Assigned task —
List each line of the data that holds the string "filter".

Data records —
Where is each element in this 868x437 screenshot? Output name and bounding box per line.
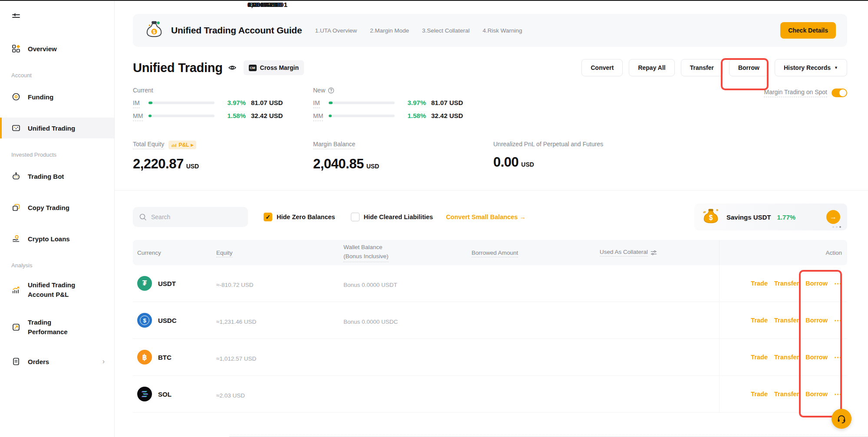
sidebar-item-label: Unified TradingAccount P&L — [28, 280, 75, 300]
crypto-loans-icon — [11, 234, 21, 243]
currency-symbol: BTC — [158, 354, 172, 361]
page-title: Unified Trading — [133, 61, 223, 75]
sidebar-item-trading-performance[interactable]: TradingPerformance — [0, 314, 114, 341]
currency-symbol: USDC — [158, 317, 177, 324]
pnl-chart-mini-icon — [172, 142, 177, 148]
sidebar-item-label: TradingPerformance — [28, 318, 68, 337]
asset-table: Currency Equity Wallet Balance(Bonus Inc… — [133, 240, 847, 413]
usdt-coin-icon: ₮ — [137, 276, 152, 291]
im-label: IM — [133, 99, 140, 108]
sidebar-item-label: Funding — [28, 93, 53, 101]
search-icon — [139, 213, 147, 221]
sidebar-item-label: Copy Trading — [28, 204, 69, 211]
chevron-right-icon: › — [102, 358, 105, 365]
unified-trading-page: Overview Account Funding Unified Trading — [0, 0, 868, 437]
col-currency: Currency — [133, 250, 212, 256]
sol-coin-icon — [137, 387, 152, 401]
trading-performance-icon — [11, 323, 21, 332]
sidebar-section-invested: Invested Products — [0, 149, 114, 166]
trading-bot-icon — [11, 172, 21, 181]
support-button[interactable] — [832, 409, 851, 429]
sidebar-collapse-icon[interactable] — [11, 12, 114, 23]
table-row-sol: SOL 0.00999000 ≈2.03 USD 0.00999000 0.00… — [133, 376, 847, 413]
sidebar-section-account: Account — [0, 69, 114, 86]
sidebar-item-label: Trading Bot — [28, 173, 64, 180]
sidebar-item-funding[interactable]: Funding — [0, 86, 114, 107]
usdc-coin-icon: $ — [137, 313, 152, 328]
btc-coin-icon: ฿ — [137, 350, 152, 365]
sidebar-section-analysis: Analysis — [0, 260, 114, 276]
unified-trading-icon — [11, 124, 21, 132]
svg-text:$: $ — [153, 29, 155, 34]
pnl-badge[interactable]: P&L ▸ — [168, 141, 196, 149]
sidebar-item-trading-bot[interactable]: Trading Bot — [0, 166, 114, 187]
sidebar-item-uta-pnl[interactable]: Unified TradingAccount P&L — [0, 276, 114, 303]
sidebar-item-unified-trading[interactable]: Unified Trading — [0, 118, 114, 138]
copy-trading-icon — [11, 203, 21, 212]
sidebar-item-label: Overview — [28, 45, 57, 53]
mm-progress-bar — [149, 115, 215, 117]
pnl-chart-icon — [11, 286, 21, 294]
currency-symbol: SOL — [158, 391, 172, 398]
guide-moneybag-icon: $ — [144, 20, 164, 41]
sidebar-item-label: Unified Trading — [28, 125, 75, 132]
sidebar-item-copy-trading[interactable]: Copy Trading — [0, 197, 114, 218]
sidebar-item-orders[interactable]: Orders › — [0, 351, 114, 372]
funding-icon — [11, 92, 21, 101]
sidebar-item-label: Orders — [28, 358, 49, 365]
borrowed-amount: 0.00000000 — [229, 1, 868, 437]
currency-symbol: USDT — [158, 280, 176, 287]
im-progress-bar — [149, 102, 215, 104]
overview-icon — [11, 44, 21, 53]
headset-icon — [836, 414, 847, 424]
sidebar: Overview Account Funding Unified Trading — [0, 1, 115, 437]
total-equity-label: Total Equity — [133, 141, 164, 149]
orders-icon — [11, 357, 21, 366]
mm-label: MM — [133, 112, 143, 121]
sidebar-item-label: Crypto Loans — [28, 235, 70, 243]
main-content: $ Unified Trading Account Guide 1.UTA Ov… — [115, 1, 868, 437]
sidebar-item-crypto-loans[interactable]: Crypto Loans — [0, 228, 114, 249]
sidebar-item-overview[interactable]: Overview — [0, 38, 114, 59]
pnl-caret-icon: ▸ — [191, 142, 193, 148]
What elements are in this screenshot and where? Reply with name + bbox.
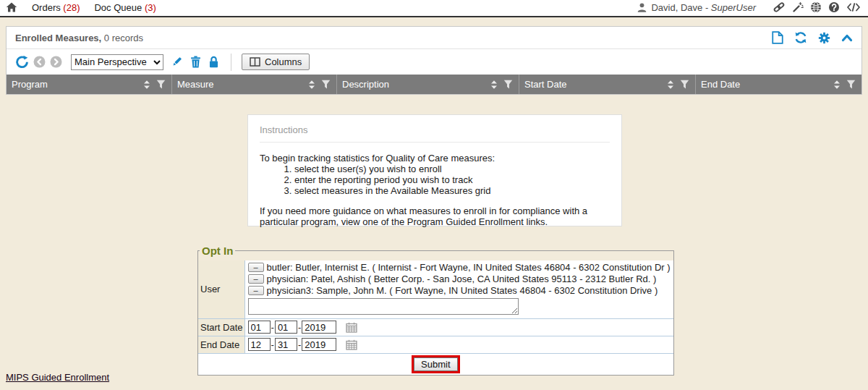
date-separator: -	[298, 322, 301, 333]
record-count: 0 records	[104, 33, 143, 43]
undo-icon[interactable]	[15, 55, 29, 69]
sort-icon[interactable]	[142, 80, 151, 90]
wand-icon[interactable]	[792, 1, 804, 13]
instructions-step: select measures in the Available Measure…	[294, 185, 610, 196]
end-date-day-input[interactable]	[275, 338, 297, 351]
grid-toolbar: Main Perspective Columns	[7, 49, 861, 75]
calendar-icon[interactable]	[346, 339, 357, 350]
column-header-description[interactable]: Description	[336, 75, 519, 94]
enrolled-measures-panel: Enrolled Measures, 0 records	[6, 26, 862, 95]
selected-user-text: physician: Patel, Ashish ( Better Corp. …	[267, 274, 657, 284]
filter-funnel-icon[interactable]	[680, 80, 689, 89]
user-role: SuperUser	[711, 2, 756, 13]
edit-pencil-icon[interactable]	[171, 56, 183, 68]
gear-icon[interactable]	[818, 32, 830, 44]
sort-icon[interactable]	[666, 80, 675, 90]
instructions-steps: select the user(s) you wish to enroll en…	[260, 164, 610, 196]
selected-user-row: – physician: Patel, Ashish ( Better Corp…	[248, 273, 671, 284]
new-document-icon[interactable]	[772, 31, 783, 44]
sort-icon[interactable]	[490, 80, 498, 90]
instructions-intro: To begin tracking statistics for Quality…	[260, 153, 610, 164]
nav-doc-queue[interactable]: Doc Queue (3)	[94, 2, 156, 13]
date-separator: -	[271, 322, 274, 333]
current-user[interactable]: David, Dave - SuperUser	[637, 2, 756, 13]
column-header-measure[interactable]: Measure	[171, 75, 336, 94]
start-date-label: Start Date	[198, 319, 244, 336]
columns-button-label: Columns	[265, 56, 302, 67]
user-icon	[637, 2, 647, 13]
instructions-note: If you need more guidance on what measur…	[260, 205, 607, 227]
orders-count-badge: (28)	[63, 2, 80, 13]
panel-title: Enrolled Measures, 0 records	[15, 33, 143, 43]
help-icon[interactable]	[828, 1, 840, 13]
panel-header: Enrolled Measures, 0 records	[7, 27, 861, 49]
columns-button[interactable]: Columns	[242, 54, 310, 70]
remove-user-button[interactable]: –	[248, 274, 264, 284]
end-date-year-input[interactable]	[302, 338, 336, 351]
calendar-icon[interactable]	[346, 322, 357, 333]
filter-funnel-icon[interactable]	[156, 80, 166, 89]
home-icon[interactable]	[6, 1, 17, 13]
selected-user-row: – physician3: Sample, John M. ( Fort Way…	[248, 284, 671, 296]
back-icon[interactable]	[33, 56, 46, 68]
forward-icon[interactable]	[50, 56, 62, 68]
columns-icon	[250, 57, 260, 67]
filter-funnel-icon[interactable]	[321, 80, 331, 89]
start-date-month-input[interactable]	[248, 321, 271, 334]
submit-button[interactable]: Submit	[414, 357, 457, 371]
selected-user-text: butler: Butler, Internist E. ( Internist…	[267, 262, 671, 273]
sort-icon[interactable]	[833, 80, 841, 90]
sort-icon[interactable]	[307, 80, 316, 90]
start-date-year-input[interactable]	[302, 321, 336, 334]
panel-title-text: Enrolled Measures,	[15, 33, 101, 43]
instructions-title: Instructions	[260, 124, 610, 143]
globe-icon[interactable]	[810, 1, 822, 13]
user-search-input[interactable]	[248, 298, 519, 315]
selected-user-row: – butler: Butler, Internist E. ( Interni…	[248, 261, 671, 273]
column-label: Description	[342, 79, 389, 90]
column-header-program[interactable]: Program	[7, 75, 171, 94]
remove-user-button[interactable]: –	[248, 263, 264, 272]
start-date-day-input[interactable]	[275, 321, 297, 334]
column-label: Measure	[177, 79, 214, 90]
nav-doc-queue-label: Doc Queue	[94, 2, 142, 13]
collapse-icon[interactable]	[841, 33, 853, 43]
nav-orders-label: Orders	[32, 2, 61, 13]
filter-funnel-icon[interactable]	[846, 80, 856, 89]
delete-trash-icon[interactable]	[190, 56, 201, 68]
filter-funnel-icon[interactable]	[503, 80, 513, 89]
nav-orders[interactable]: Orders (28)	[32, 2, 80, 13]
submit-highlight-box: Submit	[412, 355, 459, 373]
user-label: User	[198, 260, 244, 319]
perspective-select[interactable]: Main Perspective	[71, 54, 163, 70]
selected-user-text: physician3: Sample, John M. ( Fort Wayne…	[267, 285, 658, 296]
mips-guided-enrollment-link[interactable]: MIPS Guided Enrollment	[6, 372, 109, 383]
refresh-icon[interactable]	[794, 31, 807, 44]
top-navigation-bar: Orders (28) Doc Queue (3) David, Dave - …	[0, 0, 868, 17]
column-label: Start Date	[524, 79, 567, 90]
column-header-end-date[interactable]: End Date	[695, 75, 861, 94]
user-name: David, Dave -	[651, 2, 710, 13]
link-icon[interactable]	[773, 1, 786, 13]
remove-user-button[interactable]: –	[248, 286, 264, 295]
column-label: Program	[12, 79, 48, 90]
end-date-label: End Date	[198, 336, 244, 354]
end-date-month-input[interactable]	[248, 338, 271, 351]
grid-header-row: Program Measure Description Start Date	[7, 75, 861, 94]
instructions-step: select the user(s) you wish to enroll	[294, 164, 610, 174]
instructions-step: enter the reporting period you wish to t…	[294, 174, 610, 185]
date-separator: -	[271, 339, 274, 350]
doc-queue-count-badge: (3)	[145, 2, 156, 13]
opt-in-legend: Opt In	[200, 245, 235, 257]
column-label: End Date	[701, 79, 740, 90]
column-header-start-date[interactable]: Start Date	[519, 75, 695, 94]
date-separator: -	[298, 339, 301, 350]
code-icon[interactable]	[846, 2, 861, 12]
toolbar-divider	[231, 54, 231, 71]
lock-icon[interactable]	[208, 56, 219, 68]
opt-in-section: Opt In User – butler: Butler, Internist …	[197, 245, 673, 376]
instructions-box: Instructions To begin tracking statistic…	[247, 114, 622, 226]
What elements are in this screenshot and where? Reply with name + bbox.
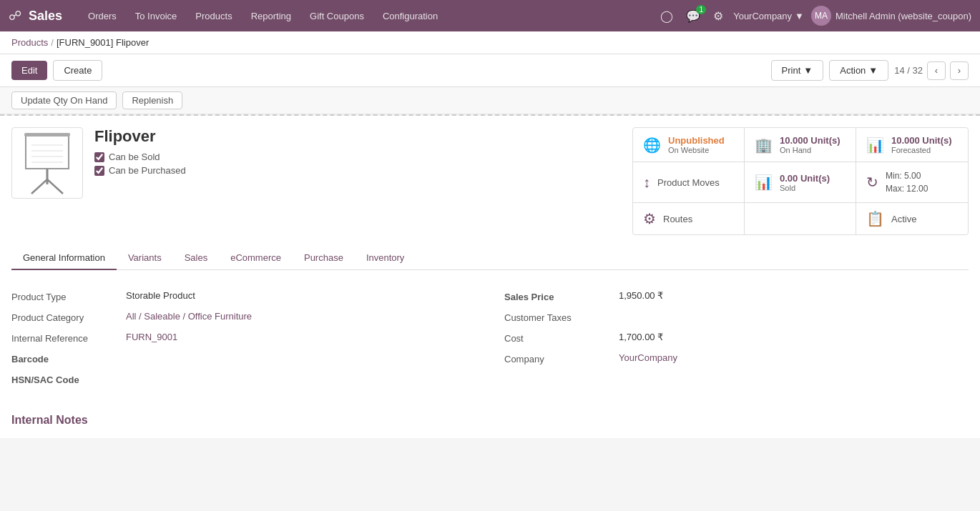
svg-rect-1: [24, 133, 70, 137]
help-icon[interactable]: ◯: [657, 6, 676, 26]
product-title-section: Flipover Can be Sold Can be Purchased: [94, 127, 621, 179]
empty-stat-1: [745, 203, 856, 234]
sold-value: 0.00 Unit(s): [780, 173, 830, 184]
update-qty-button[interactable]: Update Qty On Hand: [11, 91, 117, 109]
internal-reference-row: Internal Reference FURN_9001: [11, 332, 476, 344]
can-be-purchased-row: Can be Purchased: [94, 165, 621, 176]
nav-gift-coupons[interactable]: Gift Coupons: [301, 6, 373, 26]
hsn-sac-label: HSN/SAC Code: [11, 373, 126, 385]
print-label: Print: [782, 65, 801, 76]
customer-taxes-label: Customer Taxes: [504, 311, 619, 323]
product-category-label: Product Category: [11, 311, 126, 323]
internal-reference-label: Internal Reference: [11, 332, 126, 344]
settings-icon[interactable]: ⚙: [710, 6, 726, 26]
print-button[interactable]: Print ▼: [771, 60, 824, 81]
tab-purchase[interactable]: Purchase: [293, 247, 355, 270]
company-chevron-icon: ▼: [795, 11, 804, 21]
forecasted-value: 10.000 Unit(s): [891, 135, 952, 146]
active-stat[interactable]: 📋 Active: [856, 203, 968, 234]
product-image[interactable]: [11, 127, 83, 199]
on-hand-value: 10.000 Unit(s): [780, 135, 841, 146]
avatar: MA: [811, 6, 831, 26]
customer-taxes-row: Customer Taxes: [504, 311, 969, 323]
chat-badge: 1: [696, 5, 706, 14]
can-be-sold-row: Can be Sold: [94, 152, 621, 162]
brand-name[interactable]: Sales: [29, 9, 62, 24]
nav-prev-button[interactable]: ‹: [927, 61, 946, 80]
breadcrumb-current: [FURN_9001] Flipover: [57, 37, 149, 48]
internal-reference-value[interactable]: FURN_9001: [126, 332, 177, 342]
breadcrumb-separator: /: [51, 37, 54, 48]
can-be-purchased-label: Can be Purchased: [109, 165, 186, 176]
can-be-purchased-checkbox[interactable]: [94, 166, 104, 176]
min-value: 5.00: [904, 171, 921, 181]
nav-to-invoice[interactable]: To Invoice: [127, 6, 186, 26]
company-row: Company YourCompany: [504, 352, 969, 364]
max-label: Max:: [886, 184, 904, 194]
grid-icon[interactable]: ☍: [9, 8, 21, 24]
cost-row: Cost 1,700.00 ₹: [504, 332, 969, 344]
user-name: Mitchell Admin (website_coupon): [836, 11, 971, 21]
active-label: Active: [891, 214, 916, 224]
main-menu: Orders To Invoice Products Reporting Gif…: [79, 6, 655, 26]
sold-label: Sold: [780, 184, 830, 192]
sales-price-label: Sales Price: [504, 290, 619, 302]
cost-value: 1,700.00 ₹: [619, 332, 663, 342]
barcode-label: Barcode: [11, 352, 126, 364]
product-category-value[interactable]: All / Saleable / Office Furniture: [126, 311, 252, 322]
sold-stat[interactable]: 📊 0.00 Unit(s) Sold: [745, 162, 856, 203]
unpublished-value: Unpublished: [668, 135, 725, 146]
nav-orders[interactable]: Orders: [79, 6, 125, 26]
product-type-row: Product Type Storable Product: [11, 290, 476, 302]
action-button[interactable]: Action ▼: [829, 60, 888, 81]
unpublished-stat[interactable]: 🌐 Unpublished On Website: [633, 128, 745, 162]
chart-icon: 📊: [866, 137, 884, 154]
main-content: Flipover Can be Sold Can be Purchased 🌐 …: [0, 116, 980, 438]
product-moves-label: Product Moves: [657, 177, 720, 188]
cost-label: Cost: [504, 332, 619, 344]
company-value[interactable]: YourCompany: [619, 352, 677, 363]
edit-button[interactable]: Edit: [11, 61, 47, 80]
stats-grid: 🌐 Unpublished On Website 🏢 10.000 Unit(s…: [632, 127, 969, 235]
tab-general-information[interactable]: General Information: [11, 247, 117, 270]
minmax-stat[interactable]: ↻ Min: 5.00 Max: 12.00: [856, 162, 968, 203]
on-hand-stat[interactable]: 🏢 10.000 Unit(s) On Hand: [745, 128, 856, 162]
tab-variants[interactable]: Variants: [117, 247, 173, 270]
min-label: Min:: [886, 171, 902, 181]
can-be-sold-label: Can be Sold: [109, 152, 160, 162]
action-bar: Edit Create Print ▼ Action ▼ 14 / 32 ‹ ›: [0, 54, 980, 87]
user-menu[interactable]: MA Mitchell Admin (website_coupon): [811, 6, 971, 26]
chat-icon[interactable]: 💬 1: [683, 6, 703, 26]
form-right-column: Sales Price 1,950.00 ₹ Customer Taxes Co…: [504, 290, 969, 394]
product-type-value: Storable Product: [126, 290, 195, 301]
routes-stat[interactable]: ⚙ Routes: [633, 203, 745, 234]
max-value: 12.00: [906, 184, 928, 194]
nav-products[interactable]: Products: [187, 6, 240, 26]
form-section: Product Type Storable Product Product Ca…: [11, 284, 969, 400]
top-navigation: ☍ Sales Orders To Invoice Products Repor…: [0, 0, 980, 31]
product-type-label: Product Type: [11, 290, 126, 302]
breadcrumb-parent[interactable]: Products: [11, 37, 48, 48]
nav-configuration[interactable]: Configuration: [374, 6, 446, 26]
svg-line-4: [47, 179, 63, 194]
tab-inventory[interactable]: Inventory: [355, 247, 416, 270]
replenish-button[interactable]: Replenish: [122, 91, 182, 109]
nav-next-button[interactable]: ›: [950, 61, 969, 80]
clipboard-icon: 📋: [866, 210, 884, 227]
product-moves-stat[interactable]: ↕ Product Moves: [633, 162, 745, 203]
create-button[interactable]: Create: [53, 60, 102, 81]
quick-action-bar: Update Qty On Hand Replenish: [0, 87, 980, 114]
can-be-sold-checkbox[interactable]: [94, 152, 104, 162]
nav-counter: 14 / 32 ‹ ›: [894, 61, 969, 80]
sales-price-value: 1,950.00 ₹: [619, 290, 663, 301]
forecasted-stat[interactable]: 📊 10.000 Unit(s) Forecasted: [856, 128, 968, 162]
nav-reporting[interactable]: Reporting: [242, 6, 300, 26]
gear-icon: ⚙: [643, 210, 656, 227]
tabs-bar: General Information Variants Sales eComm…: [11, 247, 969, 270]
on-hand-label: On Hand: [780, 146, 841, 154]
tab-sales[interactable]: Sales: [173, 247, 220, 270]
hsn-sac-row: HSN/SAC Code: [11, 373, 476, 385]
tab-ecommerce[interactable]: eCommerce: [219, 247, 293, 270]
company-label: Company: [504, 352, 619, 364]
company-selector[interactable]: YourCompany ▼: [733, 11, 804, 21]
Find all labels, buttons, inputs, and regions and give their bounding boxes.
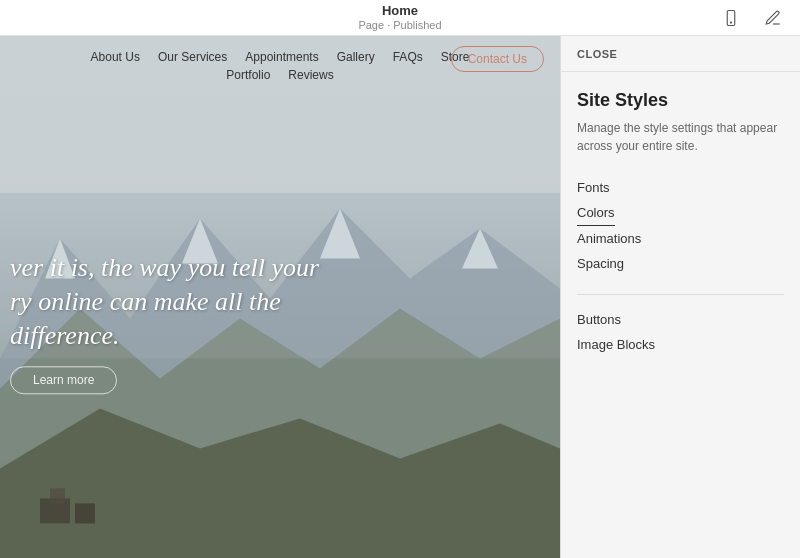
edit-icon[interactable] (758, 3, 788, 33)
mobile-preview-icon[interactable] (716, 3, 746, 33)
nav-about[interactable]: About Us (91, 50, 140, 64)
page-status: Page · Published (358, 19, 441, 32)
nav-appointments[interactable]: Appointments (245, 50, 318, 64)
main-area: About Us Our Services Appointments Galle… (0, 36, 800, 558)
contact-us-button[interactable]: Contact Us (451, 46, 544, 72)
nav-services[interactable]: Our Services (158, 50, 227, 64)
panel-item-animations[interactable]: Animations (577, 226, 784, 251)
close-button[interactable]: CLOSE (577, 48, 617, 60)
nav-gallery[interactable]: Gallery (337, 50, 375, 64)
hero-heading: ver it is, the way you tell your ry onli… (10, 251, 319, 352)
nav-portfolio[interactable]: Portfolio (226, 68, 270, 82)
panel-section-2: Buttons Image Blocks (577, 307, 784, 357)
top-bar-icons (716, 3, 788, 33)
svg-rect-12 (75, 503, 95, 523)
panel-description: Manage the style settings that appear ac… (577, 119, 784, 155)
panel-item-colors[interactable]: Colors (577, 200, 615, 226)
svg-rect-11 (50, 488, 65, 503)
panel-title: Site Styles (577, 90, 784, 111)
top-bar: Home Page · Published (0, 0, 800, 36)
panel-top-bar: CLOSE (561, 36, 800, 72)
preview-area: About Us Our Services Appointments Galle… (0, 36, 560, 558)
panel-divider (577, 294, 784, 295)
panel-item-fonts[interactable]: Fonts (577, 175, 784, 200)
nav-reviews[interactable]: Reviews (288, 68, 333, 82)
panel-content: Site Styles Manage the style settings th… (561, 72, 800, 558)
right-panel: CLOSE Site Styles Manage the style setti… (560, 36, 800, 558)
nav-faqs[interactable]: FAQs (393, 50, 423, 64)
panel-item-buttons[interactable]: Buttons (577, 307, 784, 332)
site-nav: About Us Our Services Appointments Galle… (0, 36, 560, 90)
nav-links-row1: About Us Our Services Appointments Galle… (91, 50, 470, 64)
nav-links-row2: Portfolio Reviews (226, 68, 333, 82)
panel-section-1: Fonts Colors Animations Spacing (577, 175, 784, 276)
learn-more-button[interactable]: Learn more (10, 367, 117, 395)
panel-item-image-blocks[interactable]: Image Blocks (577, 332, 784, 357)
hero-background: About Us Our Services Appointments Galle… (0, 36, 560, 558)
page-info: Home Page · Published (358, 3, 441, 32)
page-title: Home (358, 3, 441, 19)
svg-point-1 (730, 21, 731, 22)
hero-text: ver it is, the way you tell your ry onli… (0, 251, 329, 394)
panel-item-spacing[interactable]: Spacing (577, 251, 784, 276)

Problem solution —
filter-funnel-icon[interactable]	[680, 80, 689, 89]
filter-funnel-icon[interactable]	[156, 80, 166, 89]
filter-funnel-icon[interactable]	[321, 80, 331, 89]
filter-funnel-icon[interactable]	[846, 80, 856, 89]
filter-funnel-icon[interactable]	[503, 80, 513, 89]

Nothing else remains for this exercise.